He vivido en el inframundo toda mi existencia, mi padre el Dios Cocito me dijo que mi deber era cuidar del río que dividía el mundo de los mortales con el de los muertos, realmente nunca me negué a dicha tarea, en realidad no es una tarea difícil, solo tengo que encargarme de que las almas no intenten cruzar el río por su cuenta, pero lo que sucede... es que a mí me gusta recoger los óbolos para dárselo a las almas que no tienen para pagar.
—Buenos días— Le grito al viejo Caronte desde la distancia, no puedo evitar tener un tono chillón cuando estoy muy alegre.
—Minte… por todos los dioses, no asustes a este pobre viejo— Me reprocha con suavidad mientras niega con la cabeza.
—Lo lamento— Una pequeña risa se me escapa. —Pero ya deberías saber cómo soy, siempre vengo a darte los buenos días— La sonrisa de mis labios de vuelve más amplia y feliz. —Me sorprende que después de más de 200 siglos te sigas asustando así.
—Lo sé, pero a veces vienes más temprano de lo normal o me hablas cuando estoy distraído— Resopla con fuerza varias veces mientras sigue negando con la cabeza.
Nuestra conversación se ve interrumpida por la llegada de varias almas, sus miradas vacías y sus expresiones desoladas me dan mucha pena, debido a esto, muchas veces soy yo quien paga el pasaje de estas pobres almas, ya que muchos de ellos fueron abandonados por sus familias o la guerra les impide darles una sepultura digna a sus muertos.
Observo como los recién fallecidos se van acercando al barquero con sus monedas en mano, ellos van formando una fila, son bastante ordenados las almas, de uno en uno se van acercando hasta Caronte para después entregar sus óbolos y van subiendo al enorme bote, como es costumbre para mí, me quedo un poco cerca para ver si puedo ayudar a algún alma que haya sido olvidada.
Miro con atención a todos los espíritus y veo que uno de ellos mira con nerviosismo a los que están al frente de él, palpa sus bolsillos con desesperación y al cerciorarse de que efectivamente no tiene ese algo, levanta la mirada aterrado a la fila. Me acerco a él y le extiendo los dos óbolos que necesita.
—No eres al primero que abandonan— Le dedico una enorme sonrisa.

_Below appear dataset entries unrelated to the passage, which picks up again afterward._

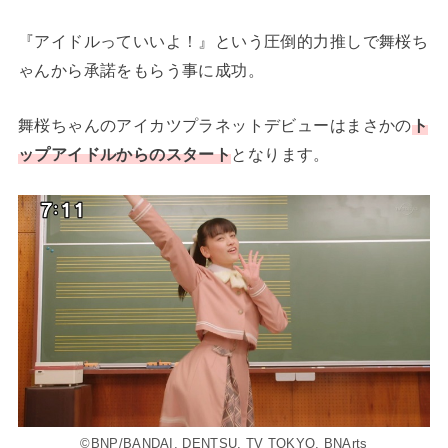
『アイドルっていいよ！』という圧倒的力推しで舞桜ち
ゃんから承諾をもらう事に成功。
舞桜ちゃんのアイカツプラネットデビューはまさかの
ト
ップアイドルからのスタート
となります。
©BNP/BANDAI, DENTSU, TV TOKYO, BNArts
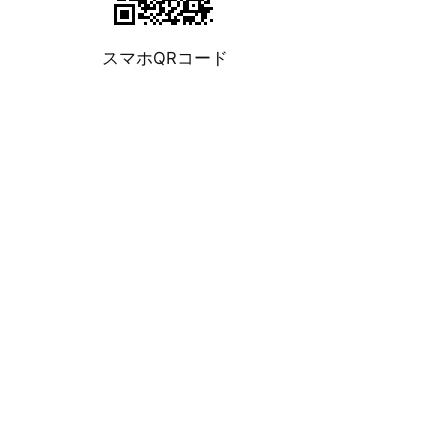
スマホQRコード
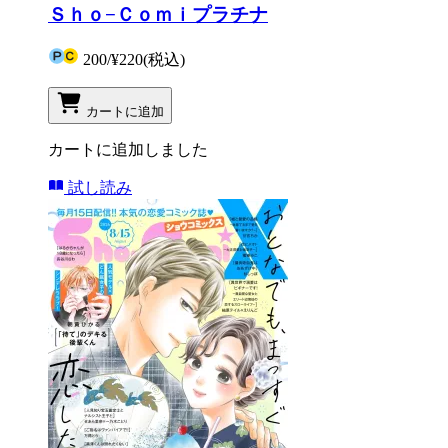
Ｓｈｏ−Ｃｏｍｉプラチナ
200
/
¥220
(税込)
カートに追加
カートに追加しました
試し読み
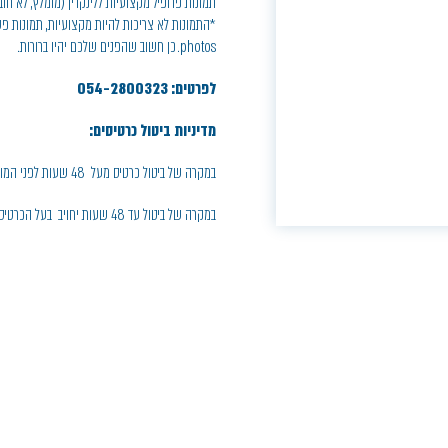
תמונות פרופיל מקצועיות ללינקדין (מומלץ, לא חו
photos. כן חשוב שהפנים שלכם יהיו ברורות.
לפרטים: 054-2800323
מדיניות ביטול כרטיסים:
במקרה של ביטול כרטיס מעל 48 שעות לפני המופע, יחויב בעל הכרטיס בדמי ביטול בסך 5% ממחיר הכרטיס.
במקרה של ביטול עד 48 שעות יחויב בעל הכרטיס בחיוב מלא.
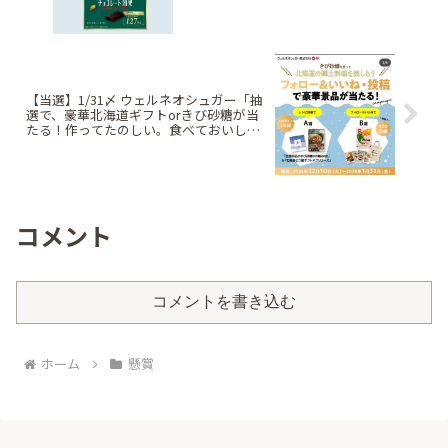
【当選】1/31〆 ウェルネオシュガー「抽
選で、豪華北海道ギフトorきび砂糖が当
たる！作ってたのしい。食べておいし
い。＃おうちがふるさと「郷土料理レシ
ピキャンペーン」第六弾」
コメント
コメントを書き込む
ホーム
懸賞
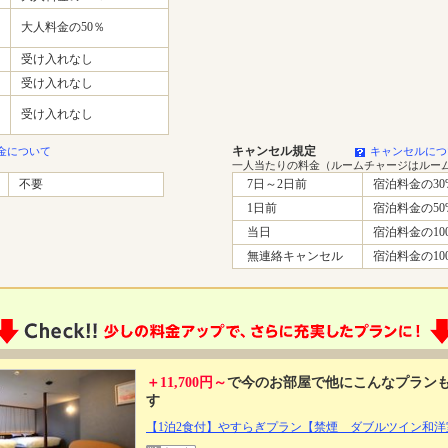
大人料金の50％
受け入れなし
受け入れなし
受け入れなし
キャンセル規定
金について
キャンセルにつ
一人当たりの料金（ルームチャージはルー
不要
7日～2日前
宿泊料金の30
1日前
宿泊料金の50
当日
宿泊料金の10
無連絡キャンセル
宿泊料金の10
＋11,700円～
で今のお部屋で他にこんなプラン
す
【1泊2食付】やすらぎプラン【禁煙 ダブルツイン和洋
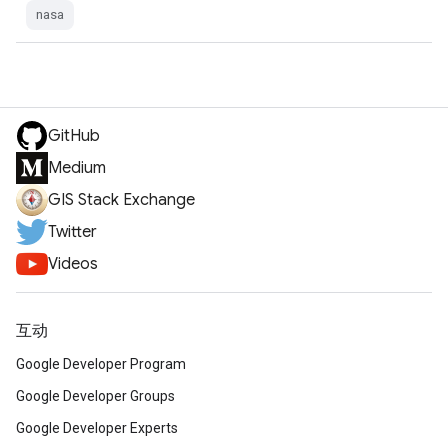
nasa
GitHub
Medium
GIS Stack Exchange
Twitter
Videos
互动
Google Developer Program
Google Developer Groups
Google Developer Experts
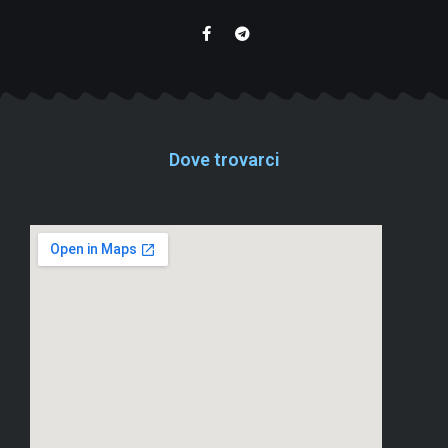
Dove trovarci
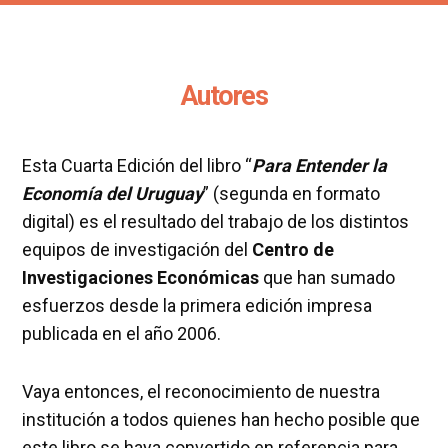
Autores
Esta Cuarta Edición del libro “
Para Entender la
Economía del Uruguay
” (segunda en formato
digital) es el resultado del trabajo de los distintos
equipos de investigación del
Centro de
Investigaciones Económicas
que han sumado
esfuerzos desde la primera edición impresa
publicada en el año 2006.
Vaya entonces, el reconocimiento de nuestra
institución a todos quienes han hecho posible que
este libro se haya convertido en referencia para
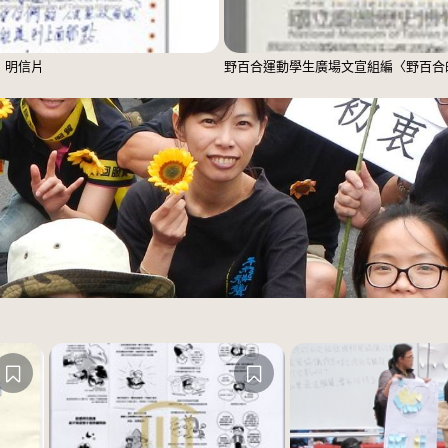
」明信片
野百合運動學生廣場文宣組編〈野百合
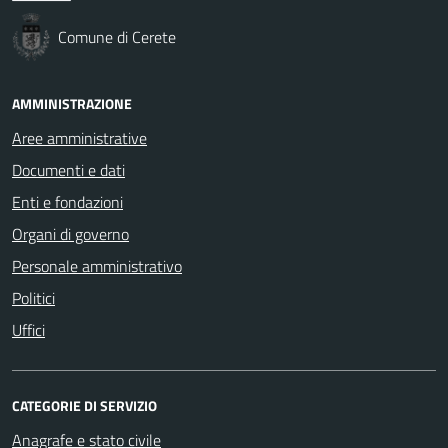
Comune di Cerete
AMMINISTRAZIONE
Aree amministrative
Documenti e dati
Enti e fondazioni
Organi di governo
Personale amministrativo
Politici
Uffici
CATEGORIE DI SERVIZIO
Anagrafe e stato civile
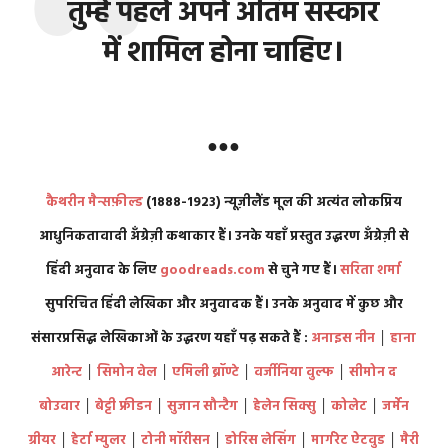
तुम्हें पहले अपने अंतिम संस्कार
में शामिल होना चाहिए।
●●●
कैथरीन मैन्सफ़ील्ड
(1888-1923) न्यूज़ीलैंड मूल की अत्यंत लोकप्रिय
आधुनिकतावादी अँग्रेज़ी कथाकार हैं। उनके यहाँ प्रस्तुत उद्धरण अँग्रेज़ी से
हिंदी अनुवाद के लिए
goodreads.com
से चुने गए हैं।
सरिता शर्मा
सुपरिचित हिंदी लेखिका और अनुवादक हैं। उनके अनुवाद में कुछ और
संसारप्रसिद्ध लेखिकाओं के उद्धरण यहाँ पढ़ सकते हैं :
अनाइस नीन
│
हाना
आरेन्ट
│
सिमोन वेल
│
एमिली ब्रॉण्टे
│
वर्जीनिया वुल्फ
│
सीमोन द
बोउवार
│
बेट्टी फ्रीडन
│
सुजान सौन्टैग
│
हेलेन सिक्सु
│
कोलेट
│
जर्मेन
ग्रीयर
│
हेर्टा म्युलर
│
टोनी मॉरीसन
│
डोरिस लेसिंग
│
मार्गरेट ऐटवुड
│
मैरी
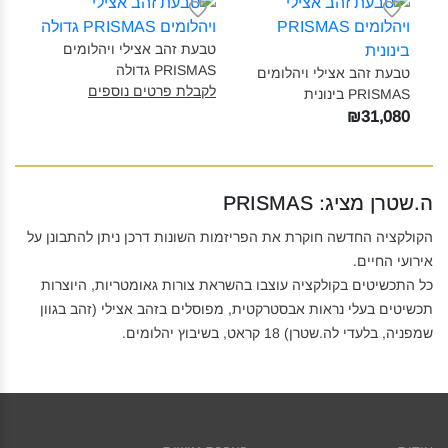
טבעת זהב אצילי ויהלומים
PRISMAS גדולה‎
טבעת זהב אצילי ויהלומים
לקבלת פרטים נוספים
PRISMAS בינונית‎
₪31,080
ה.שטרן מציג: PRISMAS
הקולקציה החדשה חוקרת את הפריזמות השונות דרכן ניתן להתבונן על
אירועי החיים.
כל התכשיטים בקולקציה עוצבו בהשראת צורות גאומטריות, היוצרות
תכשיטים בעלי נראות אבסטרקטית, מפוסלים בזהב אצילי (זהב בגוון
שמפניה, בלעדי לה.שטרן) 18 קראט, בשיבוץ יהלומים.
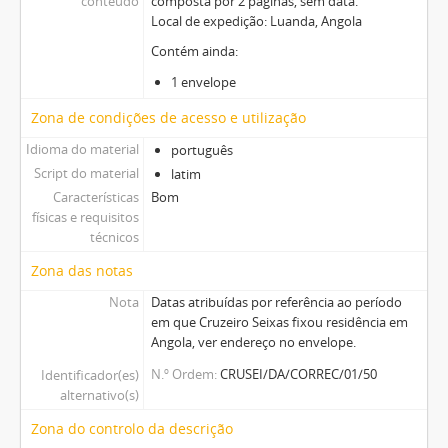
conteúdo
composta por 2 páginas, sem data.
Local de expedição: Luanda, Angola
Contém ainda:
1 envelope
Zona de condições de acesso e utilização
Idioma do material
português
Script do material
latim
Características
Bom
físicas e requisitos
técnicos
Zona das notas
Nota
Datas atribuídas por referência ao período
em que Cruzeiro Seixas fixou residência em
Angola, ver endereço no envelope.
N.º Ordem
CRUSEI/DA/CORREC/01/50
Identificador(es)
alternativo(s)
Zona do controlo da descrição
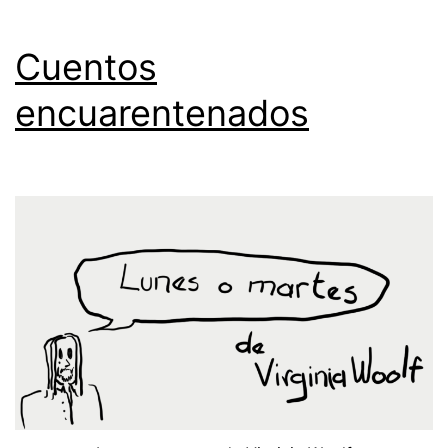
Cuentos
encuarentenados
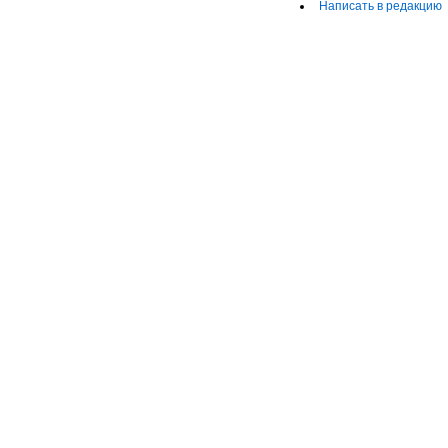
Написать в редакцию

Mira los óbolos de mi mano, luego levanta la mirada a mí, repite esto un par de veces más. Con nerviosismo las toma y las guarda en sus bolsillos, fingiendo que son de él. Lo miro con entusiasmo y feliz, me quedo un rato a su lado mientras caminamos.
—Gracias, pero ¿Por qué me ayuda? Se supone que, si no tengo las monedas, debería estar vagando por el río Cocito por la eternidad… no entiendo porque es amable con un desconocido— Su voz demuestra lo nervioso que está a la par de sorprendido.
—Porque no me gusta ver a los mortales vagando a las orillas de mi hogar, es deprimente— Le sigo sonriendo mientras hablo con él. —Además, como le dije, no es al primero que abandonan—
Me alejo de él y regreso a las orillas del río, fingiendo que estoy haciendo mis labores, pero la verdad es que estoy viendo la enorme fila de fallecidos, esperando a que el hombre que le di los óbolos pasé. Decido acercarme un poco para escuchar que le dice Caronte.
Cuando es el turno del hombre, él saca con nerviosismo los óbolos y estira sus manos en dirección al viejo barquero, él los mira con cierta sospecha, pero al final acepta la ofrenda del muerto, pero antes de dejarlo subir, mira con mayor atención los óbolos.